Division of General, Minimally Invasive and Robotic Surgery, Department of Surgery, University of Illinois Chicago, 840 S. Wood Street, Suite 435E, Chicago, IL, 60612, USA.
Department of Surgery, Duke University, Durham, NC, 27710, USA.
Obes Surg. 2024 Oct;34(10):3848-3856. doi: 10.1007/s11695-024-07470-4. Epub 2024 Aug 28.
The success of metabolic and bariatric surgery (MBS) is impacted by significant pre-surgical attrition rates and poor postoperative follow-up. This study focused on geographic variations in attrition rates and surgical outcomes for MBS practice for which the patient population is drawn from nine Chicago neighborhoods, to examine whether suboptimal weight loss or reduced adherence to the program varied across neighborhoods.
Patients who presented for their initial MBS consultation at the University of Illinois (UI) Health's program between January 2019 and December 2020 were identified from electronic medical records. Demographic and medical information was extracted, along with postoperative weight at 3, 6, and 12 months after surgery. The Chicago area was divided into nine geographic regions. The outcomes of interest were preoperative attrition rate, postoperative compliance to follow-up appointments, and postoperative weight loss for each group and by residential neighborhood.
A total of 1202 patients were included in this analysis, of whom 423 (35%) underwent surgery and 780 did not, representing a pre-surgical attrition rate of 64.9%. Age, sex, and race/ethnic distribution varied markedly across geographic regions. Postoperative weight loss varied significantly in neighborhoods with higher proportions of residents from racial/ethnic minority backgrounds. Preoperative attrition and postoperative compliance did not differ across geographic regions.

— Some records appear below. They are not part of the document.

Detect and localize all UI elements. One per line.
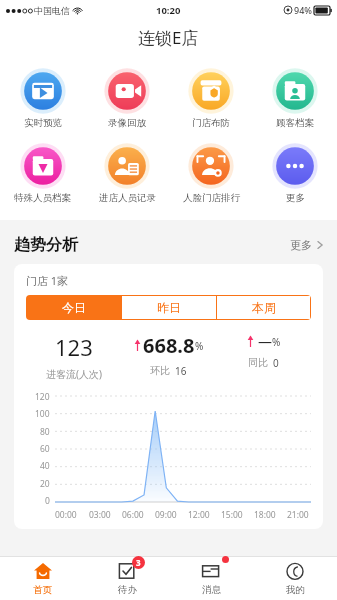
staticText: 03:00 [89,509,111,521]
staticText: 12:00 [188,509,210,521]
staticText: 00:00 [55,509,77,521]
staticText: 门店布防 [192,117,230,129]
button[interactable]: 特殊人员档案 [0,139,85,208]
staticText: 94% [294,4,312,16]
staticText: — [258,332,272,351]
staticText: 20 [40,478,50,490]
staticText: 同比 [248,356,268,369]
button[interactable]: 昨日 [121,295,216,320]
button[interactable]: 实时预览 [0,64,85,133]
staticText: 趋势分析 [14,235,78,255]
button[interactable]: 消息 [169,557,253,600]
staticText: 0 [273,356,279,370]
staticText: 实时预览 [24,117,62,129]
button[interactable]: 本周 [216,295,311,320]
staticText: 10:20 [156,4,181,17]
staticText: 40 [40,460,50,472]
staticText: 我的 [286,584,305,596]
staticText: 今日 [62,300,86,315]
staticText: 首页 [33,584,52,596]
button[interactable]: 更多 [288,234,325,256]
button[interactable]: 进店人员记录 [85,139,169,208]
button[interactable]: 待办 [85,557,169,600]
button[interactable]: 今日 [26,295,121,320]
staticText: 80 [40,426,50,438]
button[interactable]: 人脸门店排行 [169,139,253,208]
staticText: 待办 [118,584,137,596]
staticText: 人脸门店排行 [183,192,240,204]
staticText: 09:00 [155,509,177,521]
staticText: 连锁E店 [138,26,199,49]
staticText: 60 [40,443,50,455]
staticText: 16 [175,364,187,378]
staticText: 15:00 [221,509,243,521]
staticText: 18:00 [254,509,276,521]
button[interactable]: 首页 [0,557,85,600]
staticText: 录像回放 [108,117,146,129]
staticText: 120 [35,391,50,403]
staticText: 本周 [252,300,276,315]
staticText: 环比 [150,364,170,377]
staticText: 中国电信 [34,5,70,16]
staticText: % [272,335,281,349]
staticText: 06:00 [122,509,144,521]
staticText: 消息 [202,584,221,596]
button[interactable]: 更多 [253,139,337,208]
staticText: 门店 1家 [26,273,69,288]
staticText: 668.8 [143,332,195,359]
button[interactable]: 顾客档案 [253,64,337,133]
staticText: 进店人员记录 [99,192,156,204]
staticText: 123 [55,332,93,362]
staticText: 昨日 [157,300,181,315]
staticText: % [195,339,204,353]
staticText: 100 [35,408,50,420]
staticText: 更多 [286,192,305,204]
staticText: 21:00 [287,509,309,521]
staticText: 顾客档案 [276,117,314,129]
staticText: 0 [45,495,50,507]
button[interactable]: 门店布防 [169,64,253,133]
button[interactable]: 录像回放 [85,64,169,133]
staticText: 3 [136,557,141,568]
staticText: 更多 [290,238,312,252]
button[interactable]: 我的 [253,557,337,600]
staticText: 特殊人员档案 [14,192,71,204]
staticText: 进客流(人次) [46,367,102,381]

Patients' residential neighborhoods may influence weight loss after MBS. Preoperative and postoperative compliance did not vary by residential neighborhood.
代谢和减重手术(MBS)的成功受到术前大量流失率和术后随访不佳的影响。本研究专注于 MBS 实践的地理差异,研究人群来自芝加哥的九个社区,以检验超重患者减肥效果不理想或对项目的依从性降低是否因社区而异。
从电子病历中确定了 2019 年 1 月至 2020 年 12 月期间在伊利诺伊大学健康分校 MBS 项目就诊的患者。提取人口统计学和医疗信息,以及术后 3、6 和 12 个月的体重。将芝加哥地区分为九个地理区域。感兴趣的结果是每个组以及按居住社区划分的术前流失率、术后随访预约的依从性和术后体重减轻。
共纳入 1202 例患者,其中 423 例(35%)接受了手术,780 例未接受手术,术前流失率为 64.9%。不同地理区域的年龄、性别和种族/民族分布差异显著。体重减轻在种族/民族背景居民比例较高的社区中差异显著。术前流失和术后依从性在不同地理区域没有差异。
患者的居住社区可能会影响 MBS 后的体重减轻。术前和术后的依从性不因居住社区而异。